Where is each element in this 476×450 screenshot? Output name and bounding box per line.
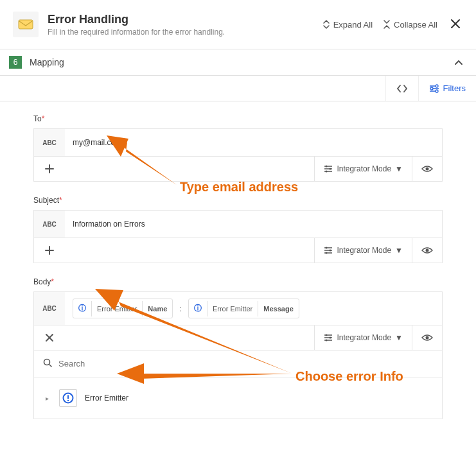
svg-point-4 (326, 166, 328, 168)
collapse-section-button[interactable] (454, 56, 463, 68)
info-icon: ⓘ (194, 303, 202, 314)
to-mode-select[interactable]: Integrator Mode ▼ (314, 157, 412, 181)
tag-emitter-label: Error Emitter (91, 301, 142, 316)
svg-rect-18 (67, 395, 69, 399)
collapse-all-button[interactable]: Collapse All (383, 20, 437, 30)
filters-label: Filters (443, 83, 466, 93)
tag-emitter-label: Error Emitter (207, 301, 258, 316)
body-mode-select[interactable]: Integrator Mode ▼ (314, 325, 412, 350)
body-tag-message[interactable]: ⓘ Error Emitter Message (188, 299, 299, 318)
body-clear-button[interactable] (34, 325, 65, 350)
subject-mode-select[interactable]: Integrator Mode ▼ (314, 238, 412, 263)
expand-all-button[interactable]: Expand All (322, 20, 373, 30)
tag-message-label: Message (258, 301, 298, 316)
body-search-input[interactable] (58, 359, 433, 368)
page-title: Error Handling (48, 13, 313, 26)
caret-down-icon: ▼ (395, 333, 403, 342)
svg-point-3 (436, 90, 438, 92)
search-icon (43, 358, 52, 369)
to-label: To* (33, 114, 443, 123)
svg-rect-0 (19, 20, 33, 29)
subject-input[interactable]: Information on Errors (65, 211, 442, 238)
to-mode-label: Integrator Mode (337, 164, 391, 173)
svg-point-2 (430, 87, 433, 90)
abc-prefix: ABC (34, 129, 65, 156)
svg-point-7 (426, 168, 429, 171)
filters-button[interactable]: Filters (418, 76, 476, 101)
body-mode-label: Integrator Mode (337, 333, 391, 342)
to-preview-button[interactable] (412, 157, 442, 181)
svg-point-10 (326, 252, 328, 254)
caret-down-icon: ▼ (395, 164, 403, 173)
svg-point-16 (44, 359, 50, 365)
svg-point-8 (326, 247, 328, 249)
svg-point-11 (426, 249, 429, 252)
app-icon (13, 12, 39, 37)
caret-down-icon: ▼ (395, 246, 403, 255)
body-label: Body* (33, 277, 443, 286)
svg-rect-19 (67, 400, 69, 401)
abc-prefix: ABC (34, 292, 65, 325)
body-tag-name[interactable]: ⓘ Error Emitter Name (73, 299, 173, 318)
subject-add-button[interactable] (34, 238, 65, 263)
info-icon: ⓘ (78, 303, 86, 314)
svg-point-6 (326, 171, 328, 173)
error-emitter-item[interactable]: Error Emitter (85, 394, 128, 402)
code-mode-button[interactable] (385, 76, 418, 101)
subject-preview-button[interactable] (412, 238, 442, 263)
expand-all-label: Expand All (333, 20, 373, 30)
expand-emitter-button[interactable]: ▸ (43, 395, 51, 402)
svg-point-5 (330, 168, 331, 170)
step-badge: 6 (9, 56, 22, 69)
svg-point-12 (326, 334, 328, 336)
svg-point-13 (330, 337, 331, 339)
section-title: Mapping (30, 57, 454, 67)
tag-name-label: Name (142, 301, 172, 316)
to-input[interactable]: my@mail.com (65, 129, 442, 156)
to-add-button[interactable] (34, 157, 65, 181)
svg-point-15 (426, 336, 429, 340)
svg-point-14 (326, 340, 328, 342)
close-button[interactable] (448, 16, 463, 33)
colon-separator: : (179, 304, 182, 313)
collapse-all-label: Collapse All (394, 20, 437, 30)
svg-point-1 (436, 85, 438, 87)
svg-point-9 (330, 250, 331, 252)
error-emitter-icon (59, 389, 77, 407)
subject-mode-label: Integrator Mode (337, 246, 391, 255)
page-subtitle: Fill in the required information for the… (48, 28, 313, 37)
abc-prefix: ABC (34, 211, 65, 238)
body-input[interactable]: ⓘ Error Emitter Name : ⓘ Error Emitter M… (65, 292, 442, 325)
subject-label: Subject* (33, 196, 443, 205)
body-preview-button[interactable] (412, 325, 442, 350)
■ ■ ■
## What needs to be done
The data above should be restated exactly, with its images dropped.

## Response
Where is each element in this 476×450 screenshot? Output name and bounding box per line.
svg-point-4 (326, 166, 328, 168)
collapse-section-button[interactable] (454, 56, 463, 68)
info-icon: ⓘ (194, 303, 202, 314)
to-mode-select[interactable]: Integrator Mode ▼ (314, 157, 412, 181)
tag-emitter-label: Error Emitter (91, 301, 142, 316)
svg-rect-18 (67, 395, 69, 399)
collapse-all-button[interactable]: Collapse All (383, 20, 437, 30)
filters-label: Filters (443, 83, 466, 93)
tag-emitter-label: Error Emitter (207, 301, 258, 316)
body-mode-select[interactable]: Integrator Mode ▼ (314, 325, 412, 350)
body-tag-message[interactable]: ⓘ Error Emitter Message (188, 299, 299, 318)
body-clear-button[interactable] (34, 325, 65, 350)
subject-mode-select[interactable]: Integrator Mode ▼ (314, 238, 412, 263)
expand-all-button[interactable]: Expand All (322, 20, 373, 30)
tag-message-label: Message (258, 301, 298, 316)
body-search-input[interactable] (58, 359, 433, 368)
page-title: Error Handling (48, 13, 313, 26)
caret-down-icon: ▼ (395, 333, 403, 342)
svg-point-3 (436, 90, 438, 92)
search-icon (43, 358, 52, 369)
to-label: To* (33, 114, 443, 123)
svg-rect-0 (19, 20, 33, 29)
subject-input[interactable]: Information on Errors (65, 211, 442, 238)
to-mode-label: Integrator Mode (337, 164, 391, 173)
svg-point-2 (430, 87, 433, 90)
abc-prefix: ABC (34, 129, 65, 156)
svg-point-7 (426, 168, 429, 171)
filters-button[interactable]: Filters (418, 76, 476, 101)
body-mode-label: Integrator Mode (337, 333, 391, 342)
to-preview-button[interactable] (412, 157, 442, 181)
svg-point-10 (326, 252, 328, 254)
caret-down-icon: ▼ (395, 164, 403, 173)
svg-point-16 (44, 359, 50, 365)
svg-point-8 (326, 247, 328, 249)
svg-point-11 (426, 249, 429, 252)
app-icon (13, 12, 39, 37)
caret-down-icon: ▼ (395, 246, 403, 255)
body-label: Body* (33, 277, 443, 286)
svg-rect-19 (67, 400, 69, 401)
abc-prefix: ABC (34, 292, 65, 325)
body-tag-name[interactable]: ⓘ Error Emitter Name (73, 299, 173, 318)
subject-add-button[interactable] (34, 238, 65, 263)
info-icon: ⓘ (78, 303, 86, 314)
svg-point-6 (326, 171, 328, 173)
error-emitter-item[interactable]: Error Emitter (85, 394, 128, 402)
code-mode-button[interactable] (385, 76, 418, 101)
subject-preview-button[interactable] (412, 238, 442, 263)
expand-all-label: Expand All (333, 20, 373, 30)
expand-emitter-button[interactable]: ▸ (43, 395, 51, 402)
svg-point-5 (330, 168, 331, 170)
step-badge: 6 (9, 56, 22, 69)
svg-point-12 (326, 334, 328, 336)
svg-point-13 (330, 337, 331, 339)
section-title: Mapping (30, 57, 454, 67)
tag-name-label: Name (142, 301, 172, 316)
to-input[interactable]: my@mail.com (65, 129, 442, 156)
to-add-button[interactable] (34, 157, 65, 181)
svg-point-15 (426, 336, 429, 340)
svg-point-14 (326, 340, 328, 342)
close-button[interactable] (448, 16, 463, 33)
colon-separator: : (179, 304, 182, 313)
collapse-all-label: Collapse All (394, 20, 437, 30)
svg-point-1 (436, 85, 438, 87)
svg-point-9 (330, 250, 331, 252)
error-emitter-icon (59, 389, 77, 407)
subject-mode-label: Integrator Mode (337, 246, 391, 255)
page-subtitle: Fill in the required information for the… (48, 28, 313, 37)
abc-prefix: ABC (34, 211, 65, 238)
body-input[interactable]: ⓘ Error Emitter Name : ⓘ Error Emitter M… (65, 292, 442, 325)
subject-label: Subject* (33, 196, 443, 205)
body-preview-button[interactable] (412, 325, 442, 350)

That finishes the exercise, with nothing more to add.